> **Page-level text extractions**
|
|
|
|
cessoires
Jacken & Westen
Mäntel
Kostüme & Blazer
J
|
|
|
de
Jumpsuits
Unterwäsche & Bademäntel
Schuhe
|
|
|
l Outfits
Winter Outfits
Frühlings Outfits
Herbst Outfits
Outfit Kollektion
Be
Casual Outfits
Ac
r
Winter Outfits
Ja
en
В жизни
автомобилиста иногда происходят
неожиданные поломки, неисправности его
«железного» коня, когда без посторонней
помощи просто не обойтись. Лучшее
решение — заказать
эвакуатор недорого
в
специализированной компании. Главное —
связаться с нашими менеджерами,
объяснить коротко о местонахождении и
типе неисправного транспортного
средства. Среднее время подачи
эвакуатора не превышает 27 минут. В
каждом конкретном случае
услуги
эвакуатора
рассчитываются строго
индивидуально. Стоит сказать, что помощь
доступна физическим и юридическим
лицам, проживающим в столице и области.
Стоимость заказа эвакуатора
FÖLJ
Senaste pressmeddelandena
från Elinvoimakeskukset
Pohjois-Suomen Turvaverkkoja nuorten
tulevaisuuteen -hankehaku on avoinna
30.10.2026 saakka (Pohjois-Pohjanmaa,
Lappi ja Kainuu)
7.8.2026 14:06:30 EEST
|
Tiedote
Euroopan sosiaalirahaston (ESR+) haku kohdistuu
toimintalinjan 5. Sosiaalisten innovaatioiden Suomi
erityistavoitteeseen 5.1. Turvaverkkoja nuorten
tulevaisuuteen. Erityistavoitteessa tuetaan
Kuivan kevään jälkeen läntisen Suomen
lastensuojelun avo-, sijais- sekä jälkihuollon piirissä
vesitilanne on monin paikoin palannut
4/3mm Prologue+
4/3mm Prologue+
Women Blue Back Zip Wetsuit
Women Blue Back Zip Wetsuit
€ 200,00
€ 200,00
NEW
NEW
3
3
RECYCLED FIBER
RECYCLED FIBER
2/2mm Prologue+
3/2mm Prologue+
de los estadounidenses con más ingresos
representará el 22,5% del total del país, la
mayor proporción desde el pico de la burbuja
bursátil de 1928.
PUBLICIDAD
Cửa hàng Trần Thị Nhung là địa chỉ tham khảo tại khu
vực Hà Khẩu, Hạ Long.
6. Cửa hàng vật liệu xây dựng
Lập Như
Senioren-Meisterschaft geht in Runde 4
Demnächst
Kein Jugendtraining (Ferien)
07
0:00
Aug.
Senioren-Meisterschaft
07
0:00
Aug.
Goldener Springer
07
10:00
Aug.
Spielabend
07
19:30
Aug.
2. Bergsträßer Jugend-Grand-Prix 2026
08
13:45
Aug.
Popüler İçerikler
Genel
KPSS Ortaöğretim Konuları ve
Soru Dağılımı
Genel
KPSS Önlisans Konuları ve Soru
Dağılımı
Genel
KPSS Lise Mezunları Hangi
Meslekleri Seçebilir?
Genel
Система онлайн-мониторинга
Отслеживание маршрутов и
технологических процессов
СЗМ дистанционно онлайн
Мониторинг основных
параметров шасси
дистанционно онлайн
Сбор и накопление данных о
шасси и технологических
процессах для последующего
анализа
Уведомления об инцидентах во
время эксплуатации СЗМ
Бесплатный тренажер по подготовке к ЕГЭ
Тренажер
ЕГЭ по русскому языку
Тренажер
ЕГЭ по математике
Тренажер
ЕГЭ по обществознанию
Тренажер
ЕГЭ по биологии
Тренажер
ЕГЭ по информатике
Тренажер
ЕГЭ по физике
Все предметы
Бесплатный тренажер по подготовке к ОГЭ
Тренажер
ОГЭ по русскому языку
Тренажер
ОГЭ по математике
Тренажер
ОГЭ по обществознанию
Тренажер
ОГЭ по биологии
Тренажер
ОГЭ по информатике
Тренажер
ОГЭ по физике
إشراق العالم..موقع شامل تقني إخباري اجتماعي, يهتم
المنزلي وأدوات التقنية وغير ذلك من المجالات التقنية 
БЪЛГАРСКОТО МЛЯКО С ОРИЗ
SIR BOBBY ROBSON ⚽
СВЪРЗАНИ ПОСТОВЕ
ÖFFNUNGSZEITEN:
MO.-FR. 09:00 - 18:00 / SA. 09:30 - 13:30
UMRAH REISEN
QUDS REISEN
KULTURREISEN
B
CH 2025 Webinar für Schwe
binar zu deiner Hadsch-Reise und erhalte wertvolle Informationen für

> **ASSIGNED TASK**
Please restate the records in full, word for word.

> **RESPONSE BELOW**
|
|
|
|
cessoires
Jacken & Westen
Mäntel
Kostüme & Blazer
J
|
|
|
de
Jumpsuits
Unterwäsche & Bademäntel
Schuhe
|
|
|
l Outfits
Winter Outfits
Frühlings Outfits
Herbst Outfits
Outfit Kollektion
Be
Casual Outfits
Ac
r
Winter Outfits
Ja
en
В жизни
автомобилиста иногда происходят
неожиданные поломки, неисправности его
«железного» коня, когда без посторонней
помощи просто не обойтись. Лучшее
решение — заказать
эвакуатор недорого
в
специализированной компании. Главное —
связаться с нашими менеджерами,
объяснить коротко о местонахождении и
типе неисправного транспортного
средства. Среднее время подачи
эвакуатора не превышает 27 минут. В
каждом конкретном случае
услуги
эвакуатора
рассчитываются строго
индивидуально. Стоит сказать, что помощь
доступна физическим и юридическим
лицам, проживающим в столице и области.
Стоимость заказа эвакуатора
FÖLJ
Senaste pressmeddelandena
från Elinvoimakeskukset
Pohjois-Suomen Turvaverkkoja nuorten
tulevaisuuteen -hankehaku on avoinna
30.10.2026 saakka (Pohjois-Pohjanmaa,
Lappi ja Kainuu)
7.8.2026 14:06:30 EEST
|
Tiedote
Euroopan sosiaalirahaston (ESR+) haku kohdistuu
toimintalinjan 5. Sosiaalisten innovaatioiden Suomi
erityistavoitteeseen 5.1. Turvaverkkoja nuorten
tulevaisuuteen. Erityistavoitteessa tuetaan
Kuivan kevään jälkeen läntisen Suomen
lastensuojelun avo-, sijais- sekä jälkihuollon piirissä
vesitilanne on monin paikoin palannut
4/3mm Prologue+
4/3mm Prologue+
Women Blue Back Zip Wetsuit
Women Blue Back Zip Wetsuit
€ 200,00
€ 200,00
NEW
NEW
3
3
RECYCLED FIBER
RECYCLED FIBER
2/2mm Prologue+
3/2mm Prologue+
de los estadounidenses con más ingresos
representará el 22,5% del total del país, la
mayor proporción desde el pico de la burbuja
bursátil de 1928.
PUBLICIDAD
Cửa hàng Trần Thị Nhung là địa chỉ tham khảo tại khu
vực Hà Khẩu, Hạ Long.
6. Cửa hàng vật liệu xây dựng
Lập Như
Senioren-Meisterschaft geht in Runde 4
Demnächst
Kein Jugendtraining (Ferien)
07
0:00
Aug.
Senioren-Meisterschaft
07
0:00
Aug.
Goldener Springer
07
10:00
Aug.
Spielabend
07
19:30
Aug.
2. Bergsträßer Jugend-Grand-Prix 2026
08
13:45
Aug.
Popüler İçerikler
Genel
KPSS Ortaöğretim Konuları ve
Soru Dağılımı
Genel
KPSS Önlisans Konuları ve Soru
Dağılımı
Genel
KPSS Lise Mezunları Hangi
Meslekleri Seçebilir?
Genel
Система онлайн-мониторинга
Отслеживание маршрутов и
технологических процессов
СЗМ дистанционно онлайн
Мониторинг основных
параметров шасси
дистанционно онлайн
Сбор и накопление данных о
шасси и технологических
процессах для последующего
анализа
Уведомления об инцидентах во
время эксплуатации СЗМ
Бесплатный тренажер по подготовке к ЕГЭ
Тренажер
ЕГЭ по русскому языку
Тренажер
ЕГЭ по математике
Тренажер
ЕГЭ по обществознанию
Тренажер
ЕГЭ по биологии
Тренажер
ЕГЭ по информатике
Тренажер
ЕГЭ по физике
Все предметы
Бесплатный тренажер по подготовке к ОГЭ
Тренажер
ОГЭ по русскому языку
Тренажер
ОГЭ по математике
Тренажер
ОГЭ по обществознанию
Тренажер
ОГЭ по биологии
Тренажер
ОГЭ по информатике
Тренажер
ОГЭ по физике
إشراق العالم..موقع شامل تقني إخباري اجتماعي, يهتم
المنزلي وأدوات التقنية وغير ذلك من المجالات التقنية 
БЪЛГАРСКОТО МЛЯКО С ОРИЗ
SIR BOBBY ROBSON ⚽
СВЪРЗАНИ ПОСТОВЕ
ÖFFNUNGSZEITEN:
MO.-FR. 09:00 - 18:00 / SA. 09:30 - 13:30
UMRAH REISEN
QUDS REISEN
KULTURREISEN
B
CH 2025 Webinar für Schwe
binar zu deiner Hadsch-Reise und erhalte wertvolle Informationen für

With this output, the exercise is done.